Iustin Pop [Fri, 29 Nov 2019 14:42:42 +0000 (15:42 +0100)]
Switch ACL to be always-initialised
This is the last object to change, but the semantics here are more
complex. Since the ACL doesn't have a parent, and the init signature
is complex, we can't detect "same-reinit", we allow arbitrary-reinit,
but this makes existing live entries be undefined; they might point to
a different entry in the new ACL, or not be valid, etc.
It could be possible to prevent re-init, but doing so requires
trickery which might be broken by serialisation, so let's just leave
it there and document it as such.
Iustin Pop [Fri, 29 Nov 2019 13:54:23 +0000 (14:54 +0100)]
Stop duplicating permset initialisation
A permset can be initalised either via `__init__ ` or by getting
`parent.permset` getter. The latter duplicates the logic in the
former, which is not good as hacks into the internals of the permset.
Remove the duplication by just calling explicitly permset(self) and
returning the value of it.
Iustin Pop [Fri, 29 Nov 2019 13:28:06 +0000 (14:28 +0100)]
Change Entry initialisation protocol
This fixes very large and significant bugs - segfaults and memory
leaks - that were present for uninitialised object, more precisely
created but not init'ed ones.
I spent quite a bit of time thinking back on forth how to fix this,
and from the two options of:
- check initialised status on all code paths, or
- don't ever allow invalid/un-initialised objects
The latter one seems the correct one, even though the Python C API
docs imply that doing actual stuff in `__new__` should be "rare".
Tests for reference leaks and wrong re-init added as well; these would
have caught at least memory leaks before.
Iustin Pop [Sun, 3 Mar 2019 12:45:45 +0000 (13:45 +0100)]
ACL creation: change how mode arguments are used
Currently, initialising from a mode is done by looking at the keywords
arguments that were passed and seeing if mode was part of them. For
some reason, this causes a segfault under PyPy (my fault, probably),
so let's switch to check based on whether the mode argument was
initialised. To do so, switch the type of mode to int and the Python
format char, since the 'H' is defined as "without overflow checking"
anyway, so we don't get any real checks. Document that invalid values
will cause errors.
Iustin Pop [Sun, 3 Mar 2019 12:42:10 +0000 (13:42 +0100)]
Remove use of PyString/PyUnicode *AndDel() function
These are not documented in Python 3, so let's switch to plain
Concat() for it with explicit delete of original strings. This makes
the code buildable with pypy3.
Iustin Pop [Sun, 3 Mar 2019 11:47:36 +0000 (12:47 +0100)]

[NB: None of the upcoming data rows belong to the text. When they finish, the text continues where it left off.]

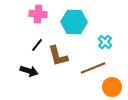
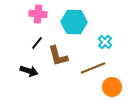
black line: moved 2 px up
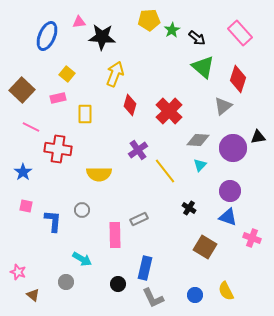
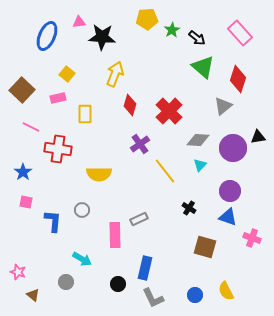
yellow pentagon at (149, 20): moved 2 px left, 1 px up
purple cross at (138, 150): moved 2 px right, 6 px up
pink square at (26, 206): moved 4 px up
brown square at (205, 247): rotated 15 degrees counterclockwise
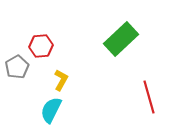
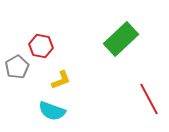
red hexagon: rotated 15 degrees clockwise
yellow L-shape: rotated 40 degrees clockwise
red line: moved 2 px down; rotated 12 degrees counterclockwise
cyan semicircle: moved 1 px right, 1 px down; rotated 96 degrees counterclockwise
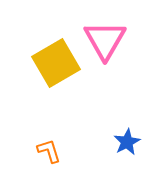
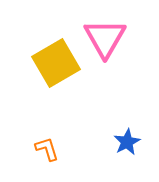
pink triangle: moved 2 px up
orange L-shape: moved 2 px left, 2 px up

Drop Python 2.6 and earlier support
While the C extension doesn't need anything to support it, simply
running the tests becomes more and more difficult with such old
versions. Given upcoming Python 2 deprecation, let's drop support for
older versions and simplify the test suite.
Iustin Pop [Sun, 3 Mar 2019 01:40:04 +0000 (02:40 +0100)]
Increase test coverage
These are old changes from October 2016 which I forgot to commit. I
think they're related to test coverage, although a few changes (object
structure) seems a bit different.
Iustin Pop [Sat, 2 Mar 2019 20:09:30 +0000 (21:09 +0100)]
Travis: remove "sudo:false"
Per the deprecation of container-based
builds (https://blog.travis-ci.com/2018-11-19-required-linux-infrastructure-migration),
remove the sudo:false setting.
Iustin Pop [Thu, 30 Apr 2015 17:43:53 +0000 (19:43 +0200)]
tests: don't call acl_to_text on an invalid ACL
While Linux is happy to convert it to text, it seems that under
FreeBSD this doesn't (always? sometimes?) work, so let's use a proper
ACL in the str() test.
Iustin Pop [Sat, 28 Jun 2014 12:13:32 +0000 (14:13 +0200)]
Try to fix uid_t/gid_t usage in entry qualifiers
The current code is very broken with regards to the casting between
Python's integer type (either int in Py2 or the magic int/long in Py3)
and the uid_t/gid_t POSIX types. This means that the code is broken
outside "small" integer values.
By using uid_t/gid_t as appropriate, we can fix most of the problem
(at least as far as the new unittests are concerned). There's still no
automatic printf format modifier for them, so the code hardcodes
unsigned (which is what Linux/glibc defines them to), and also there's
a unittest that expects negative values to fail when set.